Эта девушка явно кокетничала с Тархоньским, и уж он этим воспользуется.
– Если мы подружимся, пани Вероника, – заявил он, – ничто уже не будет вашему дому грозить.
– У меня есть один недостаток. Иногда я люблю ударить мужчину, – сказала Вероника.
– Это никакой не недостаток, – засмеялся Тархоньски. – Я говорю вам, что вам ничто не грозит, потому что я уж такой есть, что когда огонь разожгу, то сам в этот огонь первым руку суну. Он выпил настойки, и у него закружилась голова.
– Охотинспектор, пан Марын, – снова начал Хорст Собота, – казался мне человеком из другого мира.
– Пацан. Сопляк, – ответил Тархоньски. – Ездил на кобыле по лесу и людей пугал. Оборотнем его считали. А вам он нравился, Вероника? Она не ответила. Ему, впрочем, и не нужны были ее слова. Он знал и видел свое.

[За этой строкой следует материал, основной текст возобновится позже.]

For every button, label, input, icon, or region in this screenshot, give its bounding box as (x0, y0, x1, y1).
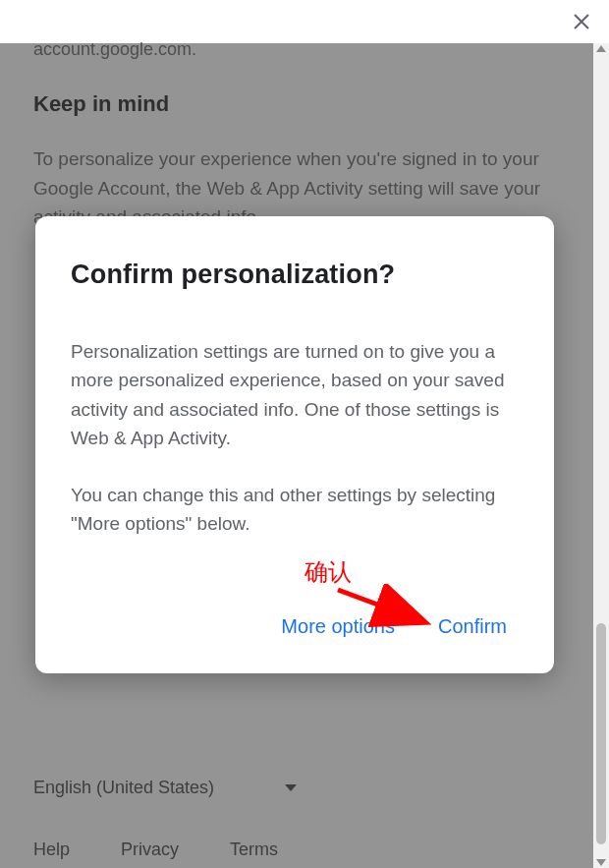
confirm-button[interactable]: Confirm (434, 609, 511, 644)
scrollbar[interactable] (593, 43, 609, 868)
scroll-down-icon[interactable] (596, 859, 606, 866)
annotation-label: 确认 (304, 556, 352, 588)
more-options-button[interactable]: More options (277, 609, 399, 644)
dialog-title: Confirm personalization? (71, 260, 519, 290)
close-icon[interactable] (568, 8, 595, 35)
dialog-paragraph-2: You can change this and other settings b… (71, 481, 519, 539)
scroll-thumb[interactable] (596, 623, 606, 844)
scroll-up-icon[interactable] (596, 45, 606, 52)
confirm-dialog: Confirm personalization? Personalization… (35, 216, 554, 673)
viewport: account.google.com. Keep in mind To pers… (0, 0, 609, 868)
dialog-paragraph-1: Personalization settings are turned on t… (71, 337, 519, 453)
dialog-body: Personalization settings are turned on t… (71, 337, 519, 539)
dialog-actions: More options Confirm (71, 609, 511, 644)
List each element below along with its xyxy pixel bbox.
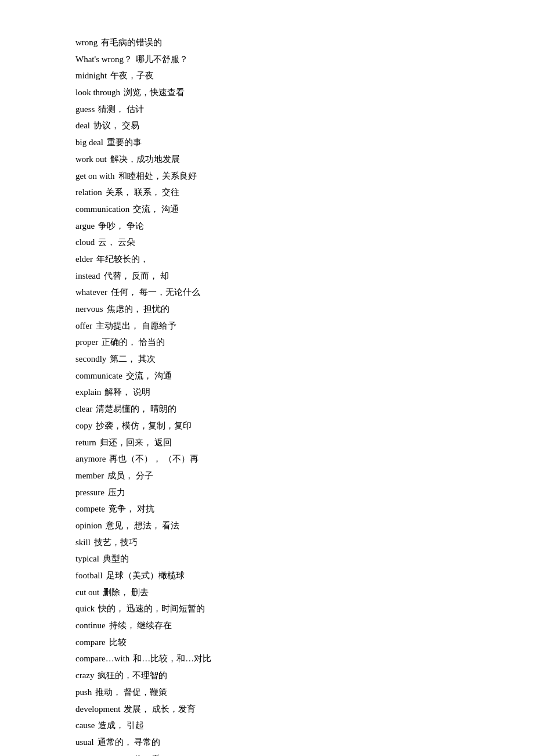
english-word: offer <box>75 321 92 330</box>
chinese-translation: 足球（美式）橄榄球 <box>106 571 185 580</box>
chinese-translation: 午夜，子夜 <box>110 71 154 80</box>
list-item: clear清楚易懂的， 晴朗的 <box>75 401 459 417</box>
english-word: cut out <box>75 588 99 597</box>
list-item: secondly第二， 其次 <box>75 351 459 367</box>
list-item: argue争吵， 争论 <box>75 218 459 234</box>
list-item: usual通常的， 寻常的 <box>75 735 459 750</box>
english-word: communication <box>75 204 129 214</box>
list-item: member成员， 分子 <box>75 468 459 484</box>
english-word: elder <box>75 254 93 264</box>
list-item: cloud云， 云朵 <box>75 235 459 250</box>
chinese-translation: 快的， 迅速的，时间短暂的 <box>98 604 205 613</box>
list-item: instead代替， 反而， 却 <box>75 268 459 284</box>
english-word: member <box>75 471 104 480</box>
english-word: nervous <box>75 304 103 314</box>
chinese-translation: 有毛病的错误的 <box>101 38 162 47</box>
english-word: football <box>75 571 103 580</box>
list-item: anymore再也（不）， （不）再 <box>75 451 459 467</box>
list-item: typical典型的 <box>75 551 459 567</box>
chinese-translation: 清楚易懂的， 晴朗的 <box>96 404 176 413</box>
english-word: pressure <box>75 488 104 497</box>
list-item: cut out删除， 删去 <box>75 585 459 600</box>
list-item: proper正确的， 恰当的 <box>75 334 459 350</box>
chinese-translation: 年纪较长的， <box>96 254 149 264</box>
list-item: compare…with和…比较，和…对比 <box>75 651 459 667</box>
chinese-translation: 解决，成功地发展 <box>110 154 180 164</box>
list-item: nervous焦虑的， 担忧的 <box>75 301 459 317</box>
english-word: guess <box>75 105 95 114</box>
chinese-translation: 压力 <box>108 488 125 497</box>
english-word: instead <box>75 271 100 280</box>
chinese-translation: 和…比较，和…对比 <box>133 654 211 663</box>
chinese-translation: 争吵， 争论 <box>98 221 144 231</box>
english-word: opinion <box>75 521 102 530</box>
list-item: communicate交流， 沟通 <box>75 368 459 384</box>
list-item: explain解释， 说明 <box>75 384 459 400</box>
english-word: relation <box>75 188 102 197</box>
chinese-translation: 交流， 沟通 <box>126 371 172 380</box>
english-word: usual <box>75 737 94 747</box>
list-item: look through浏览，快速查看 <box>75 85 459 100</box>
english-word: compare <box>75 638 106 647</box>
english-word: continue <box>75 621 106 630</box>
list-item: midnight午夜，子夜 <box>75 68 459 84</box>
chinese-translation: 造成， 引起 <box>98 721 144 730</box>
chinese-translation: 比较 <box>109 638 127 647</box>
list-item: work out解决，成功地发展 <box>75 152 459 167</box>
list-item: continue持续， 继续存在 <box>75 618 459 633</box>
english-word: quick <box>75 604 95 613</box>
english-word: midnight <box>75 71 107 80</box>
list-item: football足球（美式）橄榄球 <box>75 568 459 584</box>
list-item: communication交流， 沟通 <box>75 201 459 217</box>
chinese-translation: 猜测， 估计 <box>98 105 144 114</box>
chinese-translation: 哪儿不舒服？ <box>136 55 188 64</box>
vocabulary-list: wrong有毛病的错误的What's wrong？哪儿不舒服？midnight午… <box>75 35 459 756</box>
chinese-translation: 关系， 联系， 交往 <box>106 188 180 197</box>
chinese-translation: 抄袭，模仿，复制，复印 <box>96 421 192 430</box>
list-item: offer主动提出， 自愿给予 <box>75 318 459 334</box>
chinese-translation: 浏览，快速查看 <box>124 88 185 97</box>
list-item: guess猜测， 估计 <box>75 102 459 117</box>
english-word: big deal <box>75 138 103 147</box>
chinese-translation: 依…看 <box>134 754 160 756</box>
english-word: cloud <box>75 237 95 247</box>
chinese-translation: 代替， 反而， 却 <box>104 271 169 280</box>
chinese-translation: 竞争， 对抗 <box>109 504 154 513</box>
english-word: in one's opinion <box>75 754 131 756</box>
list-item: copy抄袭，模仿，复制，复印 <box>75 418 459 434</box>
english-word: anymore <box>75 454 106 463</box>
chinese-translation: 和睦相处，关系良好 <box>118 171 197 181</box>
chinese-translation: 技艺，技巧 <box>94 538 138 547</box>
list-item: compare比较 <box>75 635 459 650</box>
list-item: in one's opinion依…看 <box>75 751 459 756</box>
english-word: cause <box>75 721 95 730</box>
chinese-translation: 典型的 <box>103 554 129 563</box>
english-word: communicate <box>75 371 122 380</box>
chinese-translation: 疯狂的，不理智的 <box>98 671 167 680</box>
list-item: big deal重要的事 <box>75 135 459 150</box>
english-word: copy <box>75 421 92 430</box>
chinese-translation: 焦虑的， 担忧的 <box>107 304 170 314</box>
chinese-translation: 发展， 成长，发育 <box>124 704 196 714</box>
list-item: return归还，回来， 返回 <box>75 435 459 451</box>
english-word: skill <box>75 538 91 547</box>
english-word: work out <box>75 154 107 164</box>
list-item: What's wrong？哪儿不舒服？ <box>75 52 459 67</box>
chinese-translation: 云， 云朵 <box>98 237 135 247</box>
english-word: explain <box>75 387 101 397</box>
chinese-translation: 再也（不）， （不）再 <box>109 454 199 463</box>
chinese-translation: 正确的， 恰当的 <box>102 337 165 347</box>
chinese-translation: 解释， 说明 <box>104 387 150 397</box>
chinese-translation: 意见， 想法， 看法 <box>106 521 180 530</box>
english-word: push <box>75 687 92 697</box>
english-word: look through <box>75 88 120 97</box>
list-item: development发展， 成长，发育 <box>75 701 459 717</box>
english-word: clear <box>75 404 92 413</box>
chinese-translation: 交流， 沟通 <box>133 204 179 214</box>
chinese-translation: 推动， 督促，鞭策 <box>95 687 167 697</box>
english-word: proper <box>75 337 98 347</box>
english-word: wrong <box>75 38 98 47</box>
list-item: quick快的， 迅速的，时间短暂的 <box>75 601 459 617</box>
english-word: secondly <box>75 354 106 363</box>
english-word: development <box>75 704 120 714</box>
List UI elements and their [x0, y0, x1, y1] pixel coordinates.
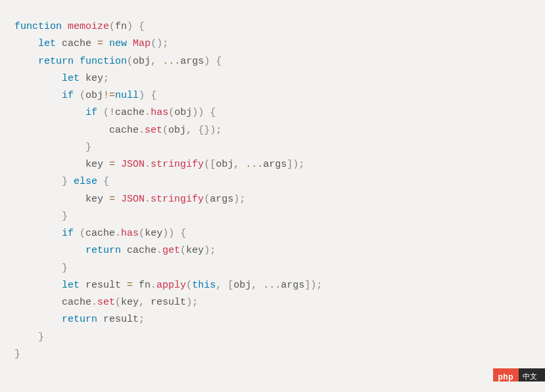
- cn-badge: 中文: [519, 368, 545, 381]
- watermark: php中文: [493, 368, 546, 381]
- code-block: function memoize(fn) { let cache = new M…: [0, 0, 545, 392]
- code-content: function memoize(fn) { let cache = new M…: [14, 21, 322, 360]
- php-badge: php: [493, 368, 519, 381]
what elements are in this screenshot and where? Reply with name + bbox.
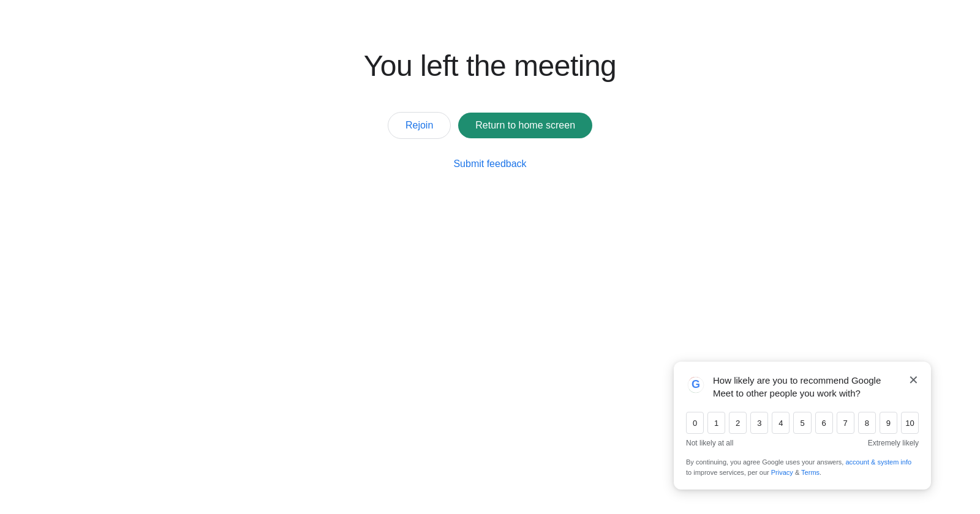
rating-row: 012345678910 xyxy=(686,412,919,434)
svg-text:G: G xyxy=(692,378,700,390)
rating-button-6[interactable]: 6 xyxy=(815,412,833,434)
return-home-button[interactable]: Return to home screen xyxy=(458,113,592,138)
survey-close-button[interactable]: ✕ xyxy=(908,374,919,386)
rating-label-low: Not likely at all xyxy=(686,439,733,447)
rating-label-high: Extremely likely xyxy=(868,439,919,447)
rating-button-0[interactable]: 0 xyxy=(686,412,704,434)
survey-header-left: G How likely are you to recommend Google… xyxy=(686,374,903,400)
submit-feedback-button[interactable]: Submit feedback xyxy=(453,158,526,169)
survey-header: G How likely are you to recommend Google… xyxy=(686,374,919,400)
rating-button-3[interactable]: 3 xyxy=(750,412,768,434)
survey-popup: G How likely are you to recommend Google… xyxy=(674,362,931,490)
main-content: You left the meeting Rejoin Return to ho… xyxy=(0,0,980,169)
rating-button-10[interactable]: 10 xyxy=(901,412,919,434)
rating-button-5[interactable]: 5 xyxy=(793,412,811,434)
rating-button-2[interactable]: 2 xyxy=(729,412,747,434)
page-title: You left the meeting xyxy=(364,49,617,83)
google-logo-icon: G xyxy=(686,375,706,395)
survey-question: How likely are you to recommend Google M… xyxy=(713,374,903,400)
rating-button-9[interactable]: 9 xyxy=(880,412,897,434)
rating-button-1[interactable]: 1 xyxy=(707,412,725,434)
rating-button-4[interactable]: 4 xyxy=(772,412,790,434)
terms-link[interactable]: Terms xyxy=(801,469,820,476)
account-system-info-link[interactable]: account & system info xyxy=(845,458,911,466)
rejoin-button[interactable]: Rejoin xyxy=(388,112,451,139)
rating-labels: Not likely at all Extremely likely xyxy=(686,439,919,447)
rating-button-8[interactable]: 8 xyxy=(858,412,876,434)
privacy-link[interactable]: Privacy xyxy=(771,469,793,476)
rating-button-7[interactable]: 7 xyxy=(837,412,854,434)
button-row: Rejoin Return to home screen xyxy=(388,112,592,139)
survey-footer: By continuing, you agree Google uses you… xyxy=(686,457,919,477)
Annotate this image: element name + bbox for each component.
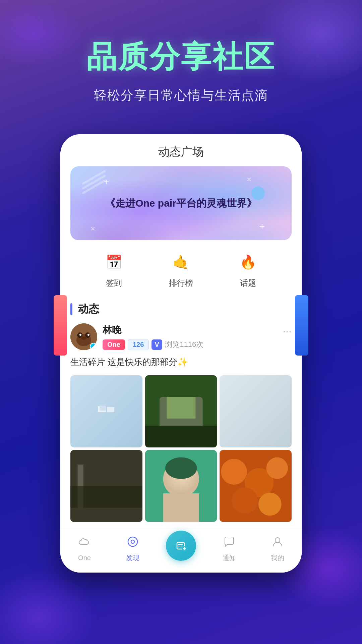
- nav-label-one: One: [78, 554, 91, 562]
- checkin-icon: 📅: [102, 250, 126, 274]
- main-title: 品质分享社区: [0, 40, 362, 73]
- section-bar: [70, 303, 72, 315]
- avatar-badge: [90, 343, 97, 350]
- action-checkin[interactable]: 📅 签到: [102, 250, 126, 288]
- phone-screen: 动态广场 + × + × 《走: [60, 134, 302, 573]
- ranking-label: 排行榜: [169, 278, 193, 288]
- quick-actions: 📅 签到 🤙 排行榜 🔥 话题: [60, 240, 302, 299]
- post-meta: 林晚 One 126 V 浏览1116次: [103, 324, 277, 350]
- post-image-2[interactable]: [145, 375, 217, 447]
- svg-point-24: [221, 459, 247, 484]
- svg-point-26: [266, 457, 288, 479]
- svg-point-30: [131, 540, 134, 543]
- tag-verified: V: [152, 339, 162, 350]
- chat-icon: [223, 536, 235, 548]
- ranking-icon: 🤙: [169, 250, 193, 274]
- svg-point-27: [232, 487, 258, 513]
- side-peek-right: [295, 295, 308, 356]
- post-header: 林晚 One 126 V 浏览1116次 ···: [70, 323, 292, 350]
- svg-point-4: [79, 334, 81, 336]
- side-peek-left: [54, 295, 67, 356]
- tag-level: 126: [128, 339, 149, 350]
- svg-point-5: [87, 334, 89, 336]
- edit-icon: [174, 539, 188, 552]
- profile-icon: [272, 536, 284, 548]
- post-image-4[interactable]: [70, 450, 142, 522]
- discover-icon: [127, 536, 139, 548]
- nav-item-discover[interactable]: 发现: [109, 536, 157, 562]
- post-more-button[interactable]: ···: [283, 323, 292, 337]
- svg-rect-18: [70, 486, 142, 507]
- svg-rect-14: [167, 397, 195, 418]
- phone-mockup-container: 动态广场 + × + × 《走: [60, 134, 302, 573]
- post-author: 林晚: [103, 324, 277, 336]
- screen-title: 动态广场: [158, 145, 204, 158]
- fab-button[interactable]: [166, 531, 196, 561]
- sub-title: 轻松分享日常心情与生活点滴: [0, 87, 362, 104]
- banner[interactable]: + × + × 《走进One pair平台的灵魂世界》: [70, 166, 292, 240]
- banner-plus-2: +: [259, 221, 265, 232]
- nav-item-profile[interactable]: 我的: [253, 536, 302, 562]
- img1-decoration: [96, 403, 116, 420]
- topics-label: 话题: [240, 278, 256, 288]
- nav-item-one[interactable]: One: [60, 536, 109, 562]
- nav-label-profile: 我的: [271, 553, 284, 562]
- checkin-label: 签到: [106, 278, 122, 288]
- action-topics[interactable]: 🔥 话题: [236, 250, 260, 288]
- img5-decoration: [145, 450, 217, 522]
- header-section: 品质分享社区 轻松分享日常心情与生活点滴: [0, 0, 362, 104]
- screen-header: 动态广场: [60, 134, 302, 166]
- post-item: 林晚 One 126 V 浏览1116次 ··· 生活碎片 这是快乐的那部分✨: [60, 323, 302, 529]
- banner-x-2: ×: [90, 224, 95, 233]
- post-image-3[interactable]: [220, 375, 292, 447]
- avatar[interactable]: [70, 323, 97, 350]
- nav-label-discover: 发现: [126, 553, 139, 562]
- post-image-5[interactable]: [145, 450, 217, 522]
- action-ranking[interactable]: 🤙 排行榜: [169, 250, 193, 288]
- svg-point-28: [258, 492, 282, 516]
- topics-icon: 🔥: [236, 250, 260, 274]
- post-tags: One 126 V 浏览1116次: [103, 339, 277, 350]
- nav-icon-discover: [127, 536, 139, 551]
- tag-one: One: [103, 339, 125, 350]
- svg-point-22: [165, 457, 197, 479]
- banner-x-1: ×: [247, 175, 251, 184]
- post-image-grid: [70, 375, 292, 522]
- nav-item-fab[interactable]: [157, 537, 205, 561]
- post-content: 生活碎片 这是快乐的那部分✨: [70, 356, 292, 369]
- cloud-icon: [78, 536, 90, 548]
- svg-rect-15: [145, 426, 217, 447]
- post-image-6[interactable]: [220, 450, 292, 522]
- section-header: 动态: [60, 299, 302, 323]
- svg-rect-11: [107, 407, 114, 412]
- post-image-1[interactable]: [70, 375, 142, 447]
- bottom-navigation: One 发现: [60, 529, 302, 573]
- svg-point-6: [81, 336, 86, 340]
- banner-text: 《走进One pair平台的灵魂世界》: [92, 197, 270, 210]
- post-views: 浏览1116次: [165, 339, 203, 350]
- img6-decoration: [220, 450, 292, 522]
- phone-mockup: 动态广场 + × + × 《走: [60, 134, 302, 573]
- nav-icon-profile: [272, 536, 284, 551]
- banner-waves: [70, 213, 292, 240]
- svg-rect-21: [163, 493, 199, 522]
- section-title: 动态: [78, 302, 99, 317]
- svg-point-37: [275, 538, 280, 542]
- svg-point-29: [128, 537, 137, 546]
- bg-decoration-bottom-left: [0, 570, 97, 644]
- nav-item-notify[interactable]: 通知: [205, 536, 253, 562]
- nav-icon-one: [78, 536, 90, 551]
- nav-label-notify: 通知: [223, 553, 236, 562]
- svg-rect-10: [100, 405, 106, 411]
- nav-icon-notify: [223, 536, 235, 551]
- img2-decoration: [145, 375, 217, 447]
- img4-decoration: [70, 450, 142, 522]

– Он тоже был для вас слишком легкий. А кроме того, слишком впечатлительный. Когда мы вас держали, чтобы Кулеша мог с вами управиться, ему стало нехорошо и он ушел. Он не знает, бедняга, что женщины иногда любят, если их берут силой. Свою бабу я тоже сначала должен побить, чтобы она получила удовольствие.
– И она вас бьет, – ответила Вероника.
– Да. И это хорошо, – поддакнул Тархоньски. – Вам я бы тоже приложил в этот твердый зад. Вероника громко рассмеялась, и Хорст строго сдвинул брови. Что с ней случилось? Словно бы чужая женщина была в его доме.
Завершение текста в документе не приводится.